The situation regarding school textbook publishers may arguably be even more confusing. In addition to Enlightenment, Olma Media Group, Eksmo, Drofa, and an unknown company make up most of the Russian publishing industry. Moscow allowed Olma, Eksmo, and Drofa to bid on Enlightenment. Olma won the bid, but it should be noted that Eksmo eventually purchased Drofa. Eksmo publishes books that glorify Soviet leader Josef Stalin. Olma paid $71.5 million for the company, which “was actually higher than its appraised value.” After the purchase, Enlightenment sales skyrocketed. In 2012, “its annual revenue was close to three times the purchase price.” Half of the contracts to the company were from Moscow. General Director Dmitri Ivanov said the company is profitable because everyone worked hard on the business. In the weeks following, more suspicious behavior came to light:

Just weeks after Olma Media Group bought Enlightenment, it sold it, for an unknown price, to a company registered in Cyprus. Then, in a final circular twist, the Cyprus-based Enlightenment turned around and bought 99 percent of Olma Media Group. Virtually overnight, the true owners of Russia’s largest textbook publisher had become impossible to trace. That is because the merged operation was now registered offshore in Cyprus, a popular tax haven that does not require companies to disclose their shareholders.

Records show that the initial financing that made the entire transaction possible — a $54.2 million loan — came from SMP Bank, which is controlled by Mr. Rotenberg and his brother, Boris. That loan was then refinanced with a $77.1 million line of credit from Gazprombank, the bank that had appraised and then auctioned off Enlightenment for several million dollars less just weeks before.

This is when Arkady Rotenberg became the board chairman. He initially claimed he receives no payment for his position, but he told Interfax another story.

“For me, this is a significant project, and in large part not financial, although it is business as well — there is profit there, there are dividends,” he said. “This should in fact be a decent business.”

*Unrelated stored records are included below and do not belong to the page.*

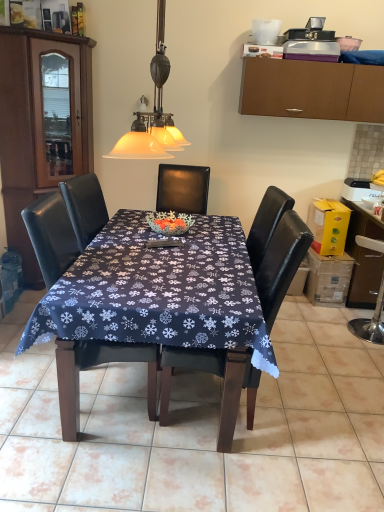 Question: From a real-world perspective, does dark blue fabric at center stand above black leather chair at center, arranged as the 1th chair when viewed from the left?

Choices:
 (A) yes
 (B) no

Answer: (B)

Question: Is black leather chair at center, the 2th chair in the right-to-left sequence, a part of dark blue fabric at center?

Choices:
 (A) no
 (B) yes

Answer: (A)

Question: Considering the relative sizes of dark blue fabric at center and black leather chair at center, arranged as the 1th chair when viewed from the left, in the image provided, is dark blue fabric at center shorter than black leather chair at center, arranged as the 1th chair when viewed from the left,?

Choices:
 (A) no
 (B) yes

Answer: (B)

Question: Does dark blue fabric at center turn towards black leather chair at center, arranged as the 1th chair when viewed from the left?

Choices:
 (A) no
 (B) yes

Answer: (A)

Question: From the image's perspective, is dark blue fabric at center located beneath black leather chair at center, the 2th chair in the right-to-left sequence?

Choices:
 (A) no
 (B) yes

Answer: (B)

Question: In terms of height, does dark blue fabric tablecloth at center look taller or shorter compared to black leather chair at center, the 2th chair in the right-to-left sequence?

Choices:
 (A) tall
 (B) short

Answer: (B)

Question: Considering the positions of dark blue fabric tablecloth at center and black leather chair at center, arranged as the 1th chair when viewed from the left, in the image, is dark blue fabric tablecloth at center bigger or smaller than black leather chair at center, arranged as the 1th chair when viewed from the left,?

Choices:
 (A) small
 (B) big

Answer: (B)

Question: Is dark blue fabric tablecloth at center situated inside black leather chair at center, the 2th chair in the right-to-left sequence, or outside?

Choices:
 (A) inside
 (B) outside

Answer: (B)

Question: Relative to black leather chair at center, arranged as the 1th chair when viewed from the left, is dark blue fabric tablecloth at center in front or behind?

Choices:
 (A) behind
 (B) front

Answer: (B)

Question: Is metallic silver swivel chair at right bigger or smaller than brown wood cabinet at left, which ranks as the first cabinetry in left-to-right order?

Choices:
 (A) big
 (B) small

Answer: (B)

Question: Visually, is metallic silver swivel chair at right positioned to the left or to the right of brown wood cabinet at left, positioned as the 2th cabinetry in right-to-left order?

Choices:
 (A) left
 (B) right

Answer: (B)

Question: In the image, is metallic silver swivel chair at right positioned in front of or behind brown wood cabinet at left, which ranks as the first cabinetry in left-to-right order?

Choices:
 (A) front
 (B) behind

Answer: (B)

Question: Would you say metallic silver swivel chair at right is inside or outside brown wood cabinet at left, positioned as the 2th cabinetry in right-to-left order?

Choices:
 (A) outside
 (B) inside

Answer: (A)

Question: In terms of size, does dark blue fabric at center appear bigger or smaller than black leather chair at center, arranged as the 1th chair when viewed from the left?

Choices:
 (A) small
 (B) big

Answer: (A)

Question: In terms of height, does dark blue fabric at center look taller or shorter compared to black leather chair at center, arranged as the 1th chair when viewed from the left?

Choices:
 (A) tall
 (B) short

Answer: (B) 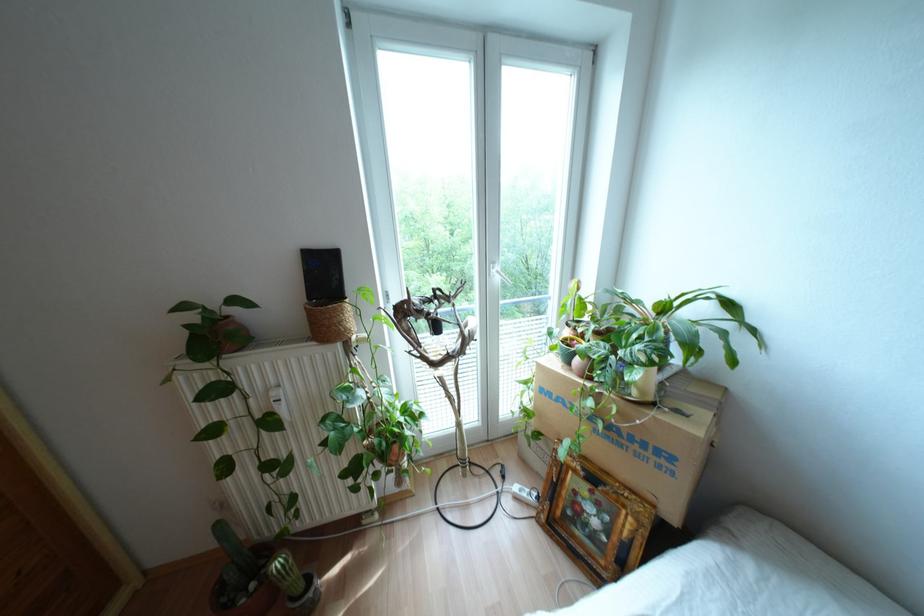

Arkady and his brother Boris were judo sparring partners with Putin in their youth. Arkady’s business specializes in Finnish goods and is worth $3.1 billion because he owns a construction company that receives profitable contracts from the government. He also created pipeline company Stroigazmontazh in 2008. The company “acquired five Gazprom contractors,” which pushed Stroigazmontazh to become the top construction company in Russia. The construction company received billions from contracts with Gazprom, also owned by a Putin crony, and the 2014 Sochi Winter Olympics. In addition to those business interests, Arkady is also president of Russia’s Dynamo Moscow hockey club.